O sile sportu powszechnego, współpracy z partnerami oraz filozofii projektu opowiada Lechowi Sidorowi Robert Sypek ze Stowarzyszenia Integra, współorganizator projektu Tenisowy Turniej Miast.
Lech Sidor: Tenis, nawet ten amatorski, nie może dziś funkcjonować bez sponsorów. Jak wyglądało to w przypadku projektu Tenisowego Turnieju Miast?
Robert Sypek: Nie traktujemy Tenisowego Turnieju Miast w kategoriach projektu biznesowego, ale bez wsparcia i zaangażowania naszych partnerów projekt o tej skali, czyli ogólnopolskiej, nie mógłbym się odbyć. Tenis, podobnie jak inne sporty, firmują ich największe gwiazdy, ale masowość i popularność każdej dyscypliny mierzy się liczbą amatorów, czyli zwykłych ludzi, uprawiających go w wolnym czasie.
L.S.: A co skłoniło waszych partnerów do zaangażowania się w ten projektu?
R.S.: Wyszliśmy z założenia, że amatorzy również zasługują na profesjonalne traktowanie. Mam tu na myśli całą otoczkę turniejową z prawdziwego zdarzenia, co wiąże się - nie ukrywajmy tego - z kosztami. Na tę otoczkę składa się m.in. obsługa marketingowa, sędziowie z licencjami, chłopcy do podawania piłek czy atrakcje około-turniejowe. Tym bardziej cieszymy się, że udało się nam pozyskać tak znaczących i wiarygodnych partnerów jak PZU czy Enea, a także pozyskać wsparcie od Fundacji PKO i Fundacji KGHM. Kluczowy w nawiązaniu współpracy był charakter społeczny i powszechny naszego projektu. Ciężko będzie nam wykazać w pierwszej edycji projektu jego masowość, gdyż do turnieju zapisało się kilkuset amatorów, ale w kolejnych latach frekwencja powinna znacząco rosnąć, osiągając liczby czterocyfrowe, a może i większe.

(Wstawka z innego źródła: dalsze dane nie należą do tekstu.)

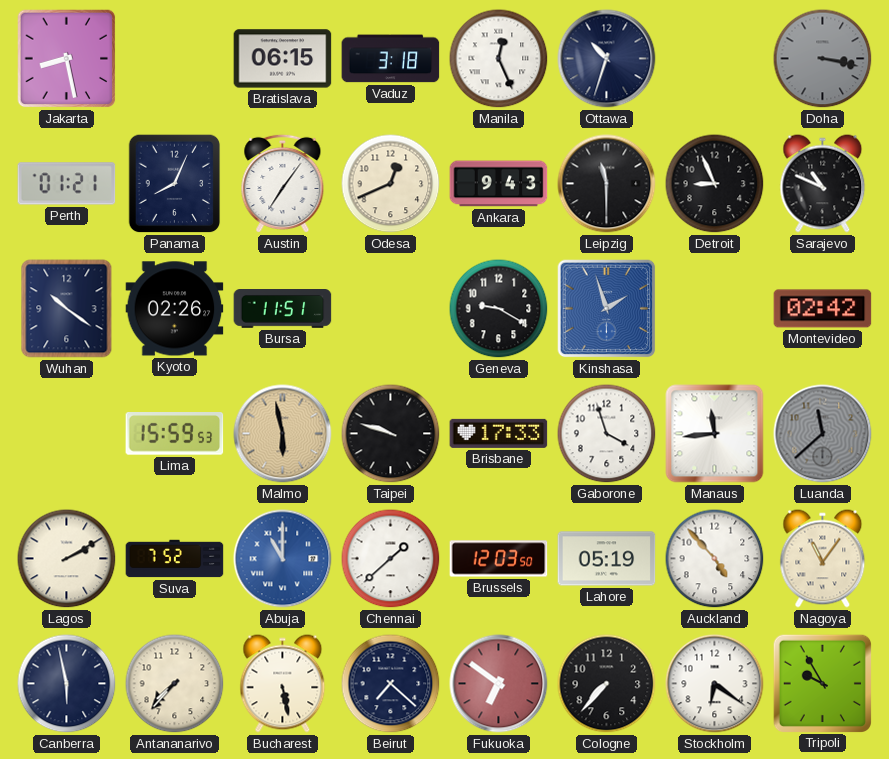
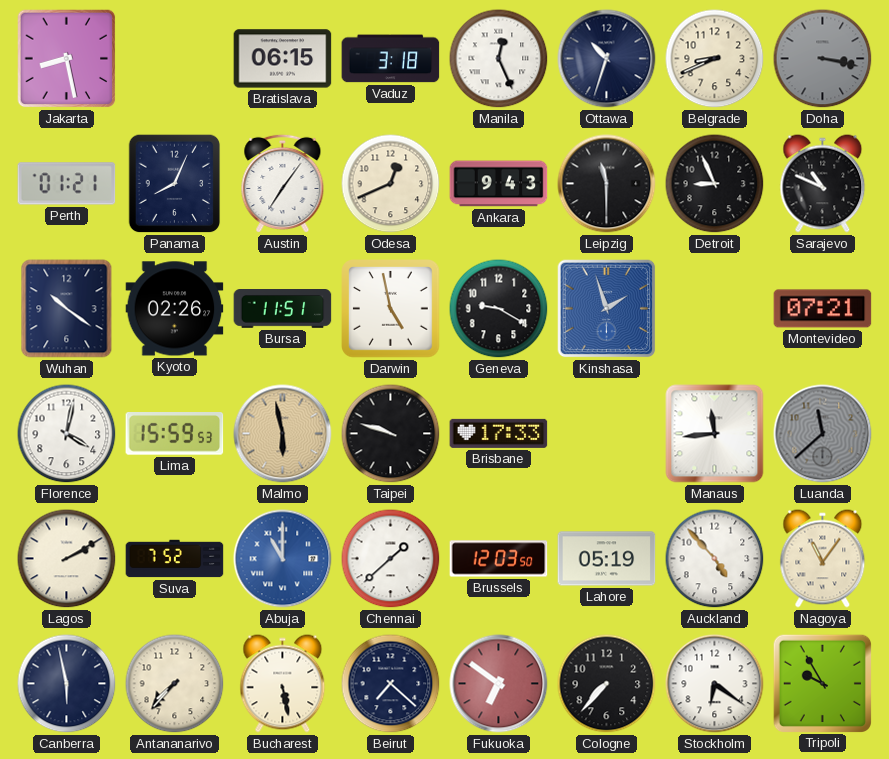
Belgrade: none -> 8:41
Darwin: none -> 4:58
Montevideo: 02:42 -> 07:21
Florence: none -> 4:02
Gaborone: 3:57 -> none
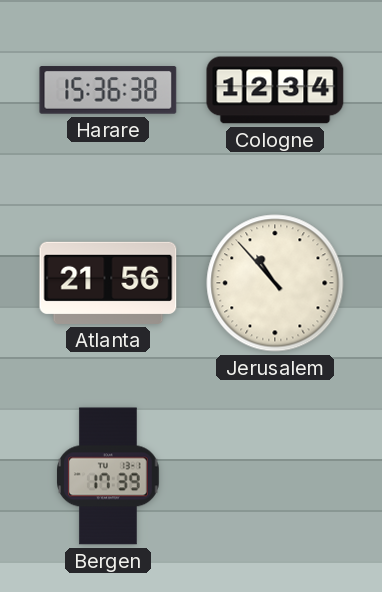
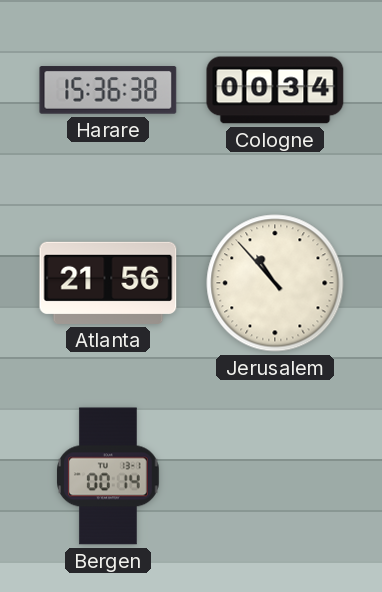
Cologne: 12:34 -> 00:34
Bergen: 17:39 -> 00:14
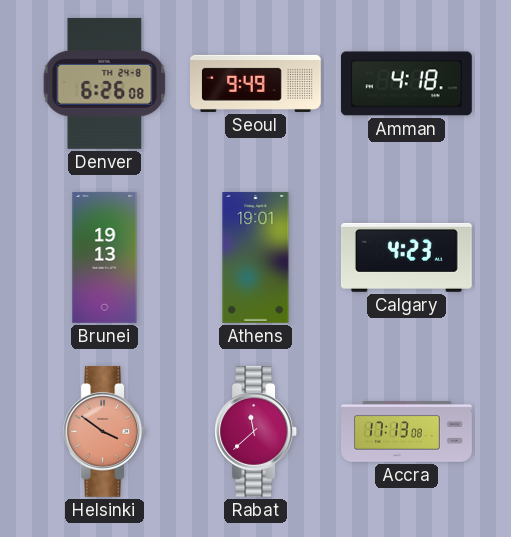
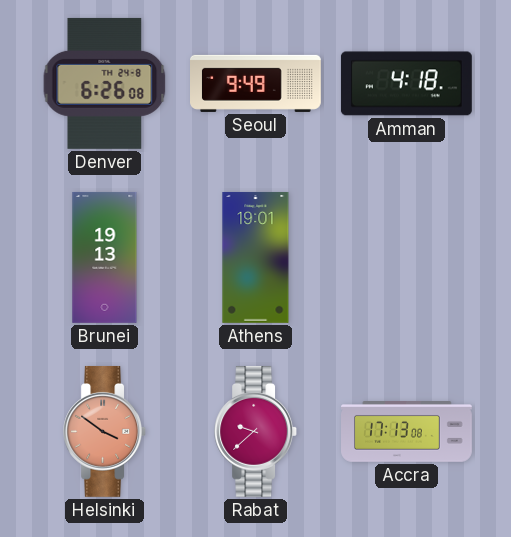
Calgary: 4:23 -> none
Rabat: 11:38 -> 9:38
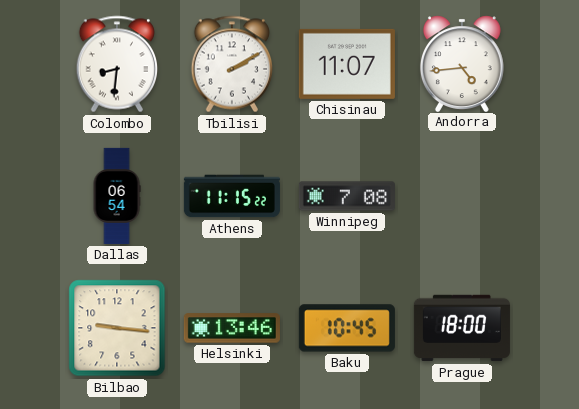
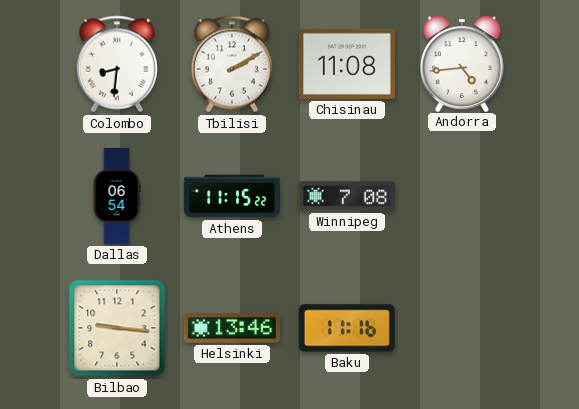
Chisinau: 11:07 -> 11:08
Baku: 10:45 -> 11:16
Prague: 18:00 -> none
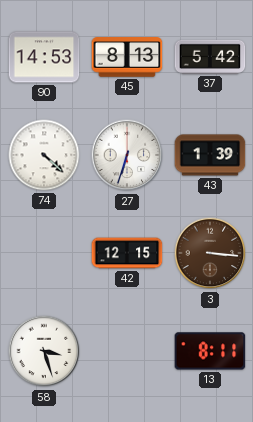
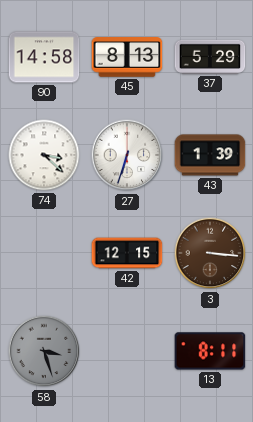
90: 14:53 -> 14:58
37: 5:42 -> 5:29
74: 4:22 -> 3:22
58 dial: white -> grey
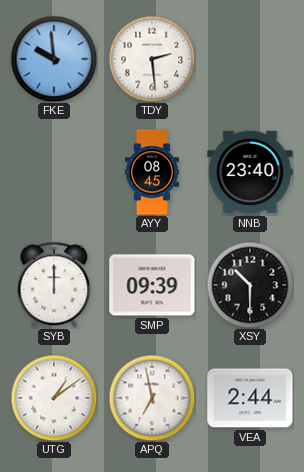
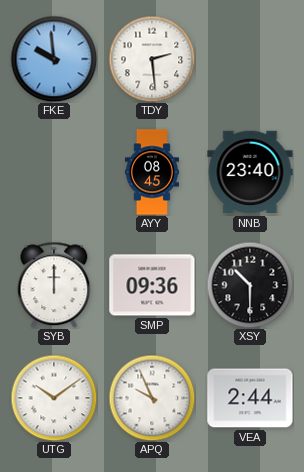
SMP: 09:39 -> 09:36
UTG: 1:09 -> 10:09
APQ: 6:58 -> 9:56
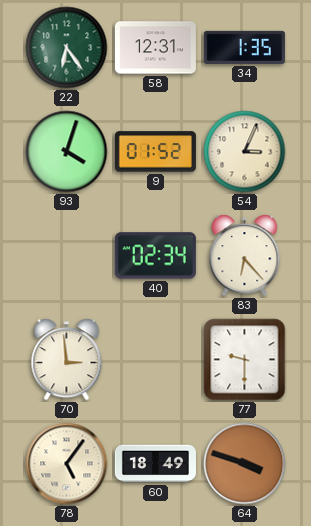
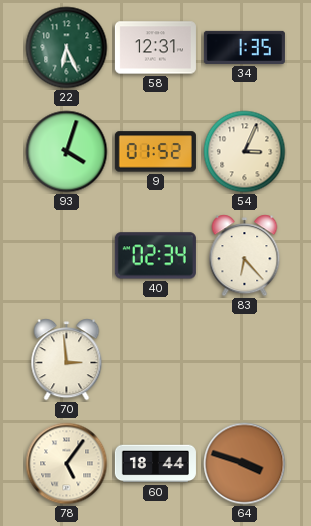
22: 6:24 -> 6:26
77: 9:30 -> none
60: 18:49 -> 18:44
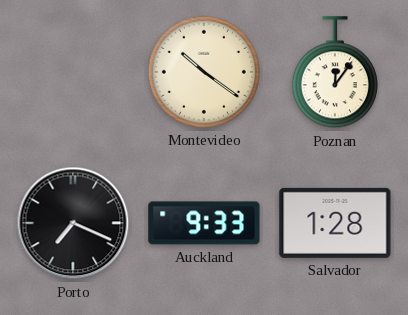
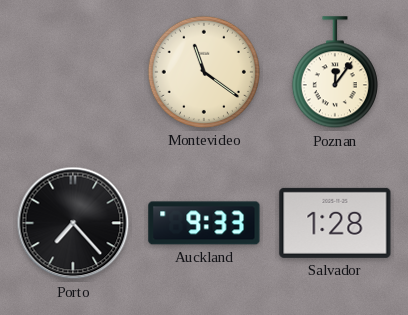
Montevideo: 10:21 -> 11:21
Porto: 7:19 -> 7:23
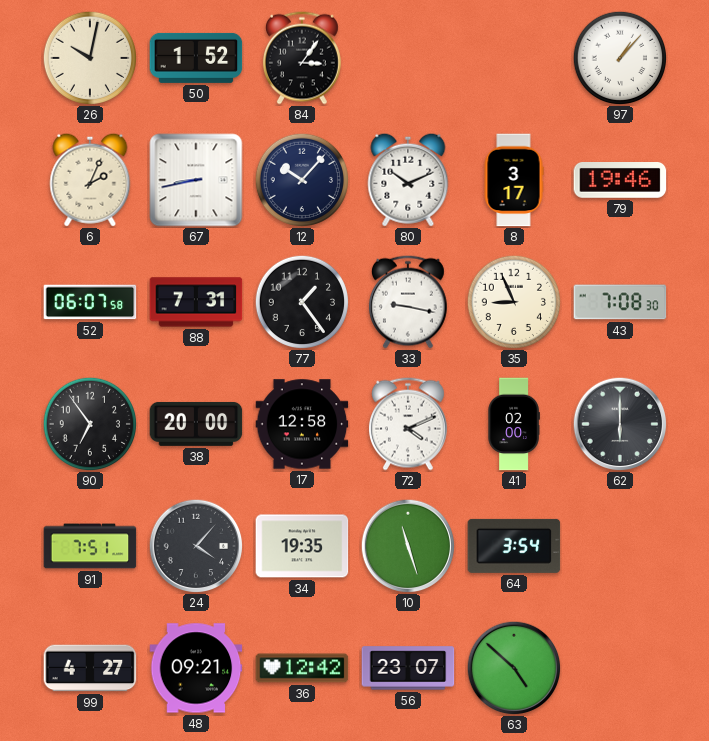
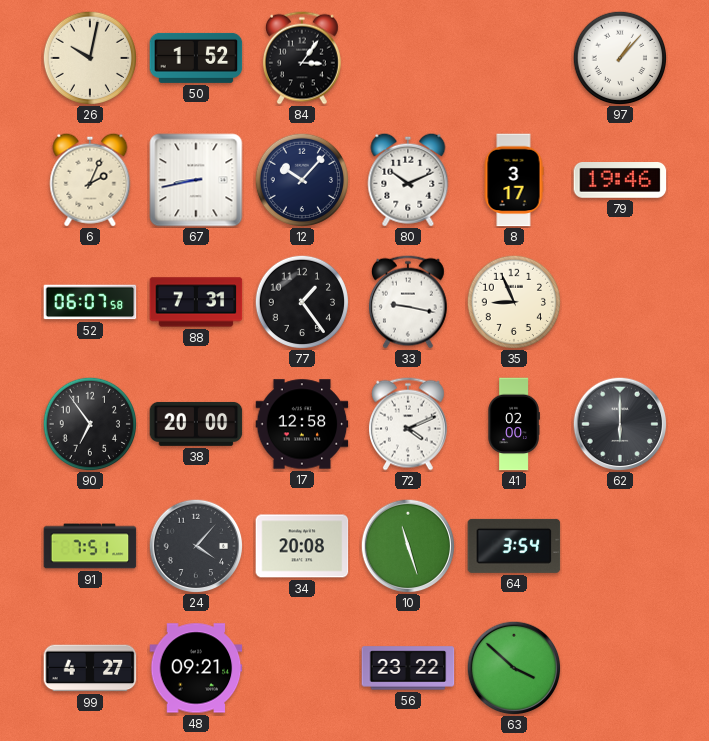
43: 7:08 -> none
34: 19:35 -> 20:08
36: 12:42 -> none
56: 23:07 -> 23:22
63: 4:52 -> 3:52
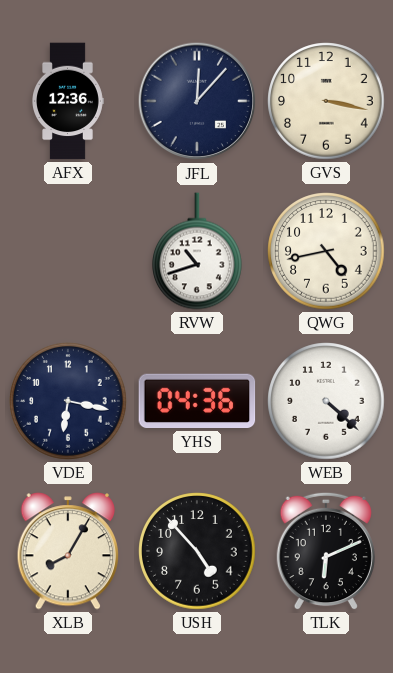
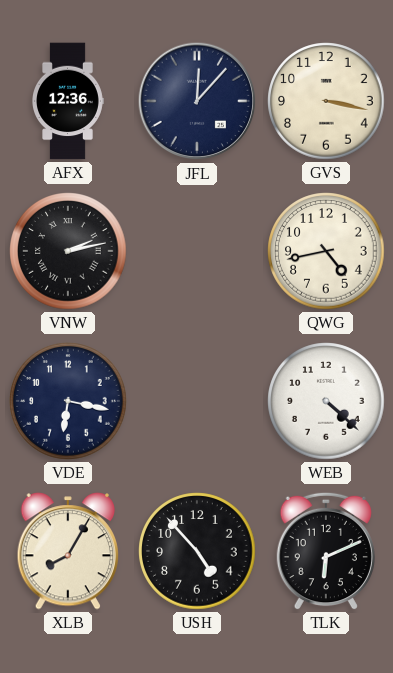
VNW: none -> 2:13
RVW: 10:42 -> none
YHS: 04:36 -> none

L.S.: Gdzie jest sufit takiego projektu?
R.S.: Nagrody finansowe kuszą tych, którzy w sporcie amatorskim osiągają dobre wyniki. Nam jednak zależy nam tym, aby ten turniej był projektem, co cały czas podkreślam, masowym. Szacujemy, ze osób uprawiających amatorsko tenis w Polsce jest kilkadziesiąt tysięcy. Chcemy, aby zespoły występujące w Tenisowym Turnieju Miast nie bały się rywalizacji, ale ważniejszy od wymiaru sportowego jest element integracyjny oraz towarzyski. Nie każdy może być zwycięzcą, ale każdy ma się dobrze bawić, dlatego na pewno wprowadzimy konkursy, losowania nagród oraz inne atrakcje. Coś, co wielu uczestnikom „osłodzi” rywalizację i pozwoli wrócić do domu z fajnymi wspomnieniami. Spośród 80 zespołów w wielkim finale zagra tylko osiem. Reszta nie ma czuć się przegranymi, a wygranymi.
L.S.: Dziękuję za rozmowę!
Na zdjęciu od lewej: Lech Sidor, Robert Sypek, Kinga Szynklarz.